Ах, мама, мама! Это ведь она меня с ним познакомила, с дядей Колей. Видишь, говорит, бедняга, сбрендивший меломан, у него трусов три пары, одна мятая рубашка, холодильник пустой, зато все шкафы ломятся от грампластинок. В шифонере, в серванте, на книжных полках, на антресолях, на обеденном столе, в туалете на полочке над унитазом — не поверишь.
Откуда ты всё это знаешь, мама?
Брат Евгения Георгиевича, помнишь, того, с бородой, у которого сенбернар и дача в Крыму, того, что завскладом оргтехники, того, что у Лилии Владимировны на свадьбе отплясывал и громче всех «горько» кричал, так вот, брат его — сантехник. Он в дядиколиной квартире унитаз чинил, и на поллитру взять постеснялся… Зарплата инженера. Ни жены, ни детей, одна музыка. Ветер. А жена его бывшая… ладно, потом расскажу… Здравствуйте, Николай Степанович!
Так я познакомился с дядей Колей. Он опустил своё длинное тряпичное лицо, напоминающее лунный лик Пьеро, и спросил, глядя прямо мне в глаза, люблю ли я музыку. И я почему-то сказал, что люблю. Не то, чтобы не любил… любил, и даже однажды плакал, раз за разом запуская пластинку с песней «Не думай о мгновеньях свысока», но ответил утвердительно потому, что не мог ответить иначе, ведь он посмотрел так серьёзно, так внимательно, как взрослые не умеют. И если бы он спросил люблю ли я хоккей, я бы ответил «да», хотя хоккей никогда не любил и не полюблю.
Я вообще не любил спорт и спортсменов, и уроки физкультуры, и особенно не любил физрука — лысеющего крепыша, майора в отставке, который не упускал случая потешить самолюбие за мой счёт.
Никакого потенциала, — говорил майор, пробуя на ощупь мой бицепс, брезгливо оттягивал нижнюю губу и вклеивал окончательный позорный штампик: Не мужик, тряпка.
Мне было двенадцать лет, когда я узнал, что не мужик, когда познакомился с дядей Колей и стал ходить к нему слушать музыку.
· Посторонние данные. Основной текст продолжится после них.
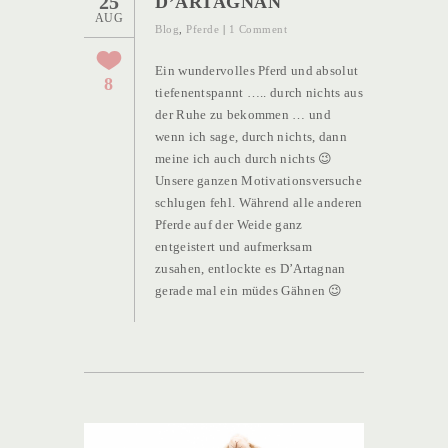
25
D’ARTAGNAN
AUG
Blog
,
Pferde
|
1 Comment
Ein wundervolles Pferd und absolut
8
tiefenentspannt ….. durch nichts aus
der Ruhe zu bekommen … und
wenn ich sage, durch nichts, dann
meine ich auch durch nichts 😉
Unsere ganzen Motivationsversuche
schlugen fehl. Während alle anderen
Pferde auf der Weide ganz
entgeistert und aufmerksam
zusahen, entlockte es D’Artagnan
gerade mal ein müdes Gähnen 😉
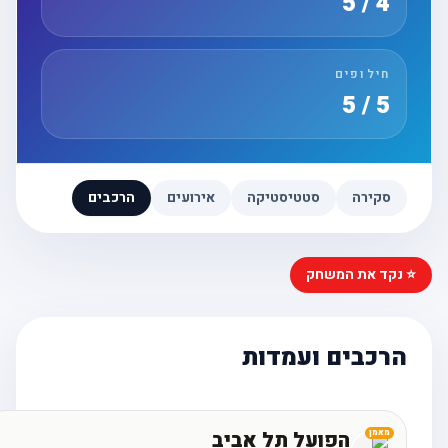
4 / 5
חילופים
5 / 5
סקירה
סטטיסטיקה
אירועים
הרכבים
⭐ נקד את המשחק
הרכבים ועמדות
הפועל תל אביב
מאמן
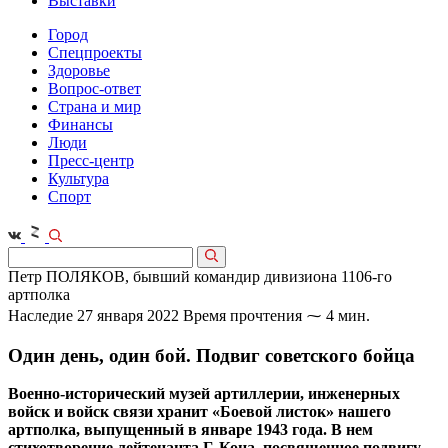
Выставки
Город
Спецпроекты
Здоровье
Вопрос-ответ
Страна и мир
Финансы
Люди
Пресс-центр
Культура
Спорт
Петр ПОЛЯКОВ, бывший командир дивизиона 1106‑го
артполка
Наследие
27 января 2022
Время прочтения ⁓ 4 мин.
Один день, один бой. Подвиг советского бойца
Военно-исторический музей артиллерии, инженерных
войск и войск связи хранит «Боевой листок» нашего
артполка, выпущенный в январе 1943 года. В нем
стихотворение лейтенанта Г. Коца, посвященное подвигу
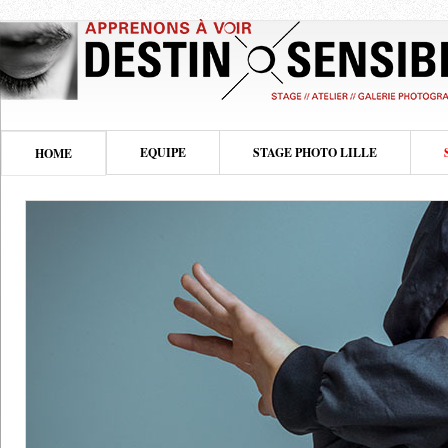
EQUIPE
STAGE PHOTO LILLE
HOME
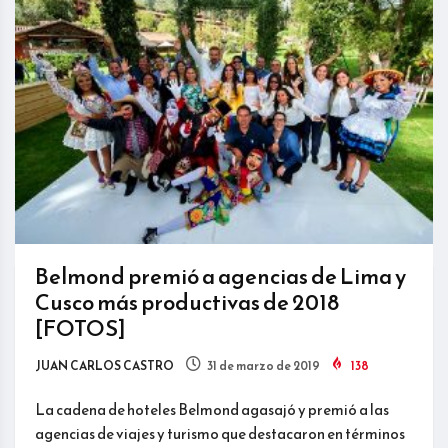
Belmond premió a agencias de Lima y
Cusco más productivas de 2018
[FOTOS]
JUAN CARLOS CASTRO
31 de marzo de 2019
138
La cadena de hoteles Belmond agasajó y premió a las
agencias de viajes y turismo que destacaron en términos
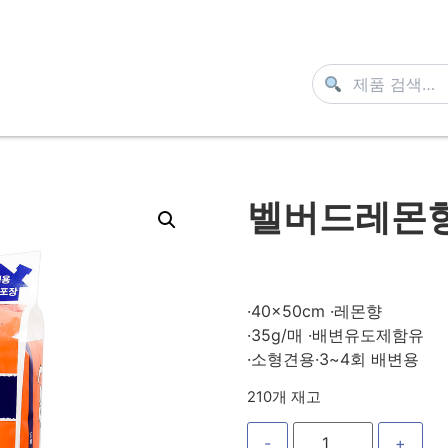
벨버드레몬향
·40x50cm ·레몬향
·35g/매 ·배변유도제함유
·소형견용·3~4회 배변용
210개 재고
-
+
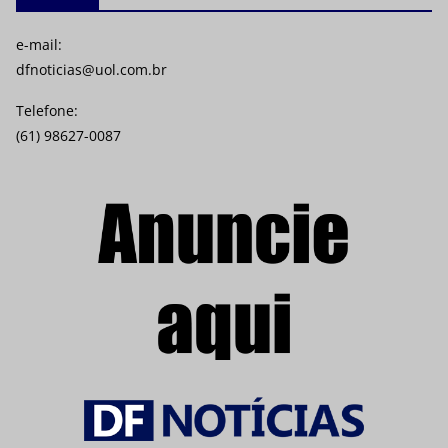
e-mail:
dfnoticias@uol.com.br
Telefone:
(61) 98627-0087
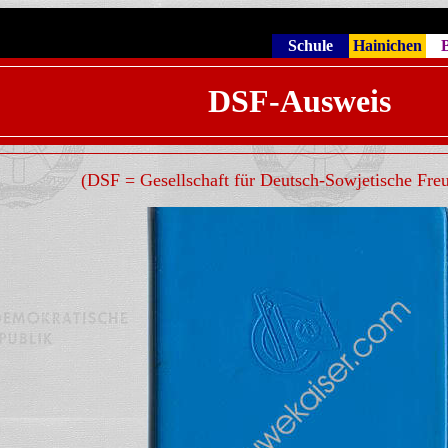
Schule
Hainichen
B
DSF-Ausweis
(DSF = Gesellschaft für Deutsch-Sowjetische Fre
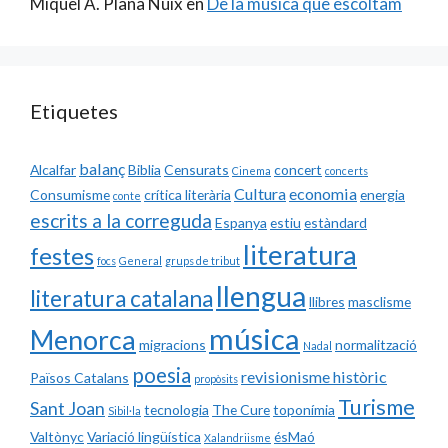
Miquel A. Plana Nuix
en
De la música que escoltam
Etiquetes
balanç
Alcalfar
Biblia
Censurats
concert
Cinema
concerts
Cultura
economia
Consumisme
crítica literària
energia
conte
escrits a la correguda
Espanya
estiu
estàndard
literatura
festes
focs
General
grups de tribut
llengua
literatura catalana
llibres
masclisme
música
Menorca
migracions
normalització
Nadal
poesia
revisionisme històric
Països Catalans
propòsits
Turisme
Sant Joan
tecnologia
The Cure
toponímia
Sibil·la
Valtònyc
Variació lingüística
ésMaó
Xalandriisme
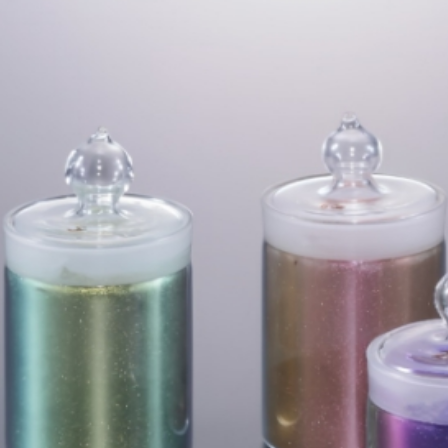
光的干涉实现鲜艳的干涉色，具有
高遮盖力。
也可以将溶剂替换为油墨用途。
功能材料
建筑材料 / 基础设施类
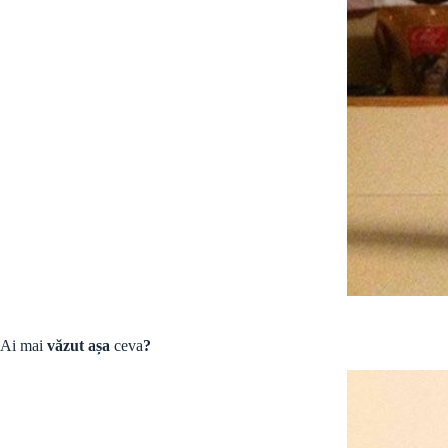
Ai mai
văzut așa
ceva
?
Ну что же, — сказал дядя Коля, — не мужик, и ладно. Мужик — это что-то такое, знаешь ли, косноязычное, бахвалящееся своими достижениями — мнимыми как правило. Трусоватое, когда имеет дело с вышестоящим начальством, и подлое, когда речь идёт о малолетках. Животик у него имеется, у мужика, и лысинка, и на работу он частенько приходит с пивным запашком. И ноги у него воняют.
Я не стал спрашивать откуда он так хорошо знает нашего майора, просто кивнул и забыл об этом разговоре на долгие годы.
— Это он потому так сказал, — шепчут мне справа и слева, — что ему-то самому нечем похвастаться: жена бросила, детей не нажил, мускулатура не развита, походка развинченная, плачет на концертах, как немужик… и если прижмут его где-нибудь в тёмном углу, постоять за себя не сможет…
Вот тут вы сильно ошиблись, дорогие мои. Просто пальцем в небо… Неудивительно, учитывая коллективные представления о задумчивых любителях классической музыки, мол, все как один женоподобны и бесхребетны. Совсем нет. И чтобы не быть голословным, расскажу случай, который произошёл с дядей Колей в прошлом году, в филармонии, на концерте Шуберта.
2
Вернее, то был концерт Алексея Любимова — пианиста в больших круглых очках с фантастическими диоптриями. Такие очки на живом человеке, не пианисте, я видел всего один раз — в детстве. Их носила девочка, в которую я был влюблён. Без них она совершенно ничего не видела, и эта её слепота — с широко раскрытыми глазами — завораживала и приводила меня в состояние оцепенения. Я, конечно, прятал эти очки, чтобы после искать их вдвоём — тут нет, и тут тоже нет — я вёл её за руку, нам было четырнадцать, и мы — рано или поздно — всегда находили искомое, наталкиваясь друг на друга, соприкасаясь пальцами, будто оба были ослепшими, она надевала очки, и я смотрел и удивлялся её глазам, огромным, выпуклым — за фигурными толстыми стёклами. Позже я придирчиво изучал фотографии пианиста Любимова на обложках пластинок фирмы «Erato», и думал: вот, непонятно что было бы, если бы он, Любимов, фотографировался без очков. Красивый, очень русский, я бы сказал — по-чеховски русский, с аккуратной бородкой, и эти очки… — нет, определённо, без них ничего бы не вышло…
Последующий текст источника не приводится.